Segment Open

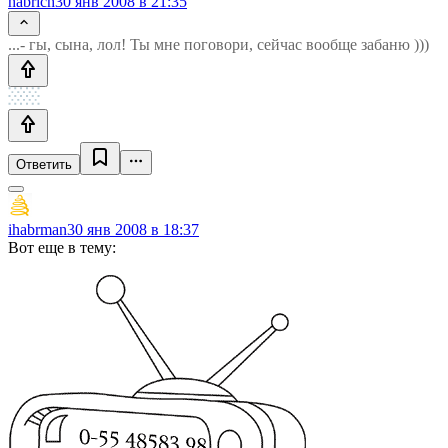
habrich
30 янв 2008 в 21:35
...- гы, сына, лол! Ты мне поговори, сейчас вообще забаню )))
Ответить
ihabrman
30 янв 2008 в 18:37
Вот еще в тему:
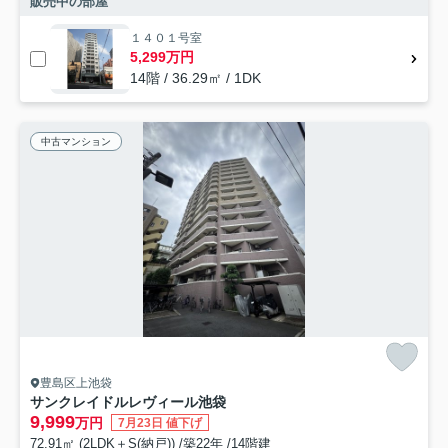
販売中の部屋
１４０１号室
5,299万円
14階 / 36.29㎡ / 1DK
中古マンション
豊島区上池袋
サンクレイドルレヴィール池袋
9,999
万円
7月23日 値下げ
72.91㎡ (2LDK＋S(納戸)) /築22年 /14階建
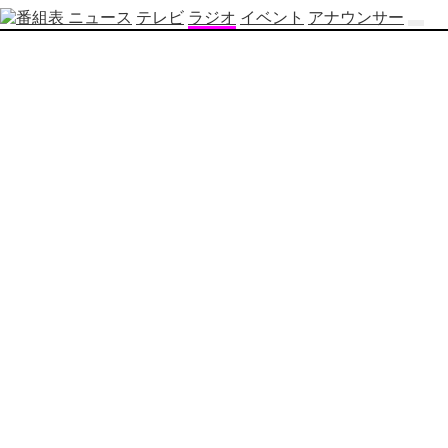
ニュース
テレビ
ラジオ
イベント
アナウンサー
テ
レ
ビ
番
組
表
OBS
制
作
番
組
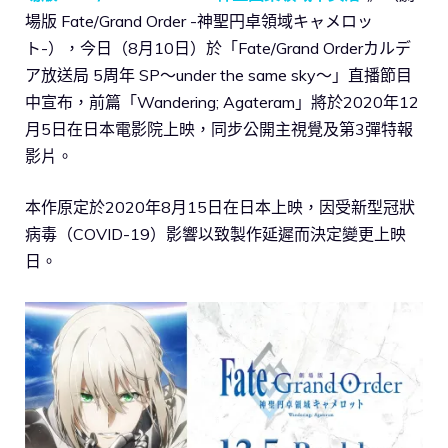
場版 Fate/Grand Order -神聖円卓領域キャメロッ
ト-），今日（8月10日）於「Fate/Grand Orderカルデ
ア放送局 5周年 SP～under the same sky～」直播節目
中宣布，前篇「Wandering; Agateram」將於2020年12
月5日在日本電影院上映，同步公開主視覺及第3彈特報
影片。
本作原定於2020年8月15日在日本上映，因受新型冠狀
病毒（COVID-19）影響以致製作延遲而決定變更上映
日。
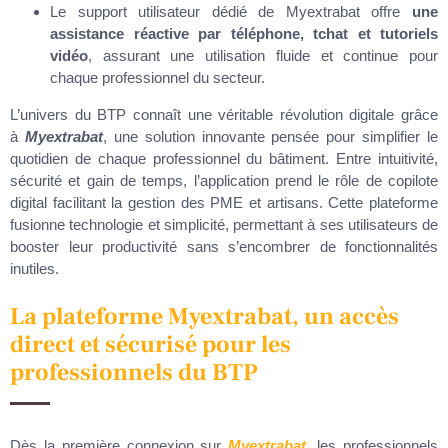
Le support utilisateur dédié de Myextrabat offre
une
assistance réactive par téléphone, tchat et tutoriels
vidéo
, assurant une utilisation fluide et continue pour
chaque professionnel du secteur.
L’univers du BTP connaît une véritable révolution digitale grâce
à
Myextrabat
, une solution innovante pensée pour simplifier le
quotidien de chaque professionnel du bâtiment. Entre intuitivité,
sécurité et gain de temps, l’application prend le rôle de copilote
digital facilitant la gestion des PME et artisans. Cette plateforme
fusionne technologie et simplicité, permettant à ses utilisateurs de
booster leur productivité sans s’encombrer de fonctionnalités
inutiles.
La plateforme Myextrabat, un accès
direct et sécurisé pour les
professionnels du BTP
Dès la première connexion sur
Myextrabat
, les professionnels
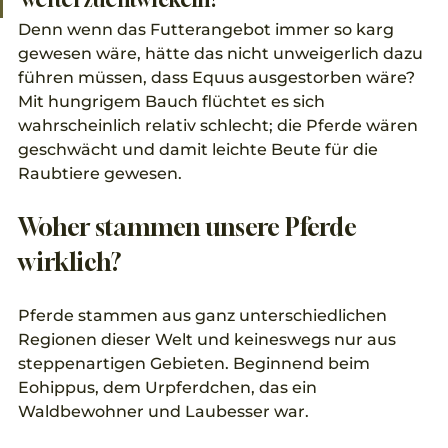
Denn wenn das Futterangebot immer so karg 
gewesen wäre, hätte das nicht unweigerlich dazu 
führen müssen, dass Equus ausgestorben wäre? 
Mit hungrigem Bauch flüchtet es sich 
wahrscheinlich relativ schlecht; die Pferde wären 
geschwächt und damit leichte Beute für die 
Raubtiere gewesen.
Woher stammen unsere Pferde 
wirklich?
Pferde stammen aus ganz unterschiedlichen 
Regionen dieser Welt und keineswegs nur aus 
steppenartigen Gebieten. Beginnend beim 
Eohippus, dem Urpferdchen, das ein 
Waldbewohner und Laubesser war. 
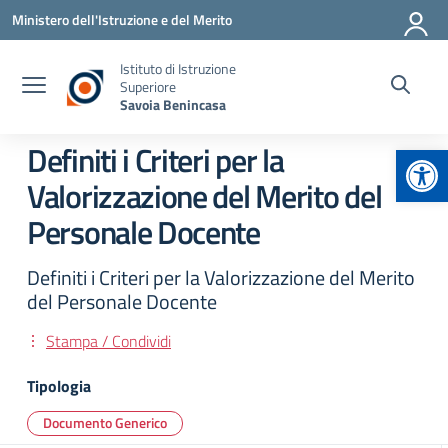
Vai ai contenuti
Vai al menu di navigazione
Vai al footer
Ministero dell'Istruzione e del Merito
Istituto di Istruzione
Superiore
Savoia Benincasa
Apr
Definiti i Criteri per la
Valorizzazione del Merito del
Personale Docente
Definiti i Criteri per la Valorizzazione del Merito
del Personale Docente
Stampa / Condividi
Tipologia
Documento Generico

Segment Closed
Segment Open

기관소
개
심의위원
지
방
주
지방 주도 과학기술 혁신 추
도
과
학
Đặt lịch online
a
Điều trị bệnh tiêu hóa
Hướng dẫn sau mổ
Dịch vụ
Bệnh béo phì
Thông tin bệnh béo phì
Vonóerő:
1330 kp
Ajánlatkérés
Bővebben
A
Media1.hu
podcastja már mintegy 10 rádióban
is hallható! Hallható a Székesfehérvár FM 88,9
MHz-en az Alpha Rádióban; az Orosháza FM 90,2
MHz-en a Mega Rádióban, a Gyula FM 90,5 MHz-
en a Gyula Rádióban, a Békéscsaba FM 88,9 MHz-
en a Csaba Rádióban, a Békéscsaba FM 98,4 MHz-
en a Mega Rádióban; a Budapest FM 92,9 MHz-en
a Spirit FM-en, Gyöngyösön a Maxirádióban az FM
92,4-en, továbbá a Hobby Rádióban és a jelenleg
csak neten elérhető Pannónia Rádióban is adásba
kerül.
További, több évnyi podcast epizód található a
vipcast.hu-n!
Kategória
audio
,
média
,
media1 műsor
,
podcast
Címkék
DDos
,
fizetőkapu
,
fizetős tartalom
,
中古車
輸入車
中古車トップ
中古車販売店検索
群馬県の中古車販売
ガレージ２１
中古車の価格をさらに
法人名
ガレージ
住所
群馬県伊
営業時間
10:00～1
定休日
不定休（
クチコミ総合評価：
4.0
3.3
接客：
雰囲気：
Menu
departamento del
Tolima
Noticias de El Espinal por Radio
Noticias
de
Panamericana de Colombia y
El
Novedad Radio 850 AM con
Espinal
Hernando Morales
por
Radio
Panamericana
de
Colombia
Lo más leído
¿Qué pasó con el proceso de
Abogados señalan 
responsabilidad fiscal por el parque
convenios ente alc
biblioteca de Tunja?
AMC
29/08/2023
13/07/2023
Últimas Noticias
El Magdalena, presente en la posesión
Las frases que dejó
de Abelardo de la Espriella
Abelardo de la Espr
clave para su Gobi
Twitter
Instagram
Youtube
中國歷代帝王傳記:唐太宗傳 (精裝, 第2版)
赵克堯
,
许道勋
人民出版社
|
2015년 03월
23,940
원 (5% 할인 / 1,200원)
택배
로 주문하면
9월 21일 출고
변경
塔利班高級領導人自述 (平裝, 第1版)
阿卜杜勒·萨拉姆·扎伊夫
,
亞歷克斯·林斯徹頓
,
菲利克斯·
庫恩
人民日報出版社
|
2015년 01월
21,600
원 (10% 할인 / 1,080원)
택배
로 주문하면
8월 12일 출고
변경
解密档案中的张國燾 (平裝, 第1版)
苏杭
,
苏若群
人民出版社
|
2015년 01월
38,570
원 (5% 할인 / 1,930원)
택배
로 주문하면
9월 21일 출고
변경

Segment Closed

EXERCISE DETAILS →
Lines wanted from the listing above: the line with "Savoia Benincasa" up to and including the line with "Documento Generico". Please write them out exactly, adding nothing else.

SOLUTION →
Savoia Benincasa
Apr
Definiti i Criteri per la
Valorizzazione del Merito del
Personale Docente
Definiti i Criteri per la Valorizzazione del Merito
del Personale Docente
Stampa / Condividi
Tipologia
Documento Generico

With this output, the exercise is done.